* PROBLEM DESCRIPTION
Your job is to transcribe all the records that follow, excluding any pictures.

[Data entries]
※ ※ ※

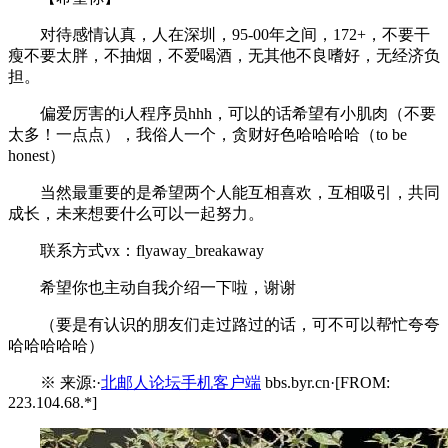
对待感情认真，人在深圳，95-00年之间，172+，不要干
瘦不要太胖，不抽烟，不爱喝酒，无其他不良嗜好，无经济负
担。
偏爱厉害的i人程序员hhh，可以的话希望有小肌肉（不要
太多！一点点），我俗人一个，贪财好色哈哈哈哈（to be
honest）
当然最重要的是希望两个人能互相喜欢，互相吸引，共同
成长，未来想要什么可以一起努力。
联系方式vx：flyaway_breakaway
希望你也主动自我介绍一下啦，谢谢
（要是有认识的朋友们走过路过的话，可不可以帮忙夸夸
哈哈哈哈哈）
※ 来源:·
北邮人论坛手机客户端
bbs.byr.cn·[FROM:
223.104.68.*]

※ ※ ※

* THE ANSWER
对待感情认真，人在深圳，95-00年之间，172+，不要干
瘦不要太胖，不抽烟，不爱喝酒，无其他不良嗜好，无经济负
担。
偏爱厉害的i人程序员hhh，可以的话希望有小肌肉（不要
太多！一点点），我俗人一个，贪财好色哈哈哈哈（to be
honest）
当然最重要的是希望两个人能互相喜欢，互相吸引，共同
成长，未来想要什么可以一起努力。
联系方式vx：flyaway_breakaway
希望你也主动自我介绍一下啦，谢谢
（要是有认识的朋友们走过路过的话，可不可以帮忙夸夸
哈哈哈哈哈）
※ 来源:·
北邮人论坛手机客户端
bbs.byr.cn·[FROM:
223.104.68.*]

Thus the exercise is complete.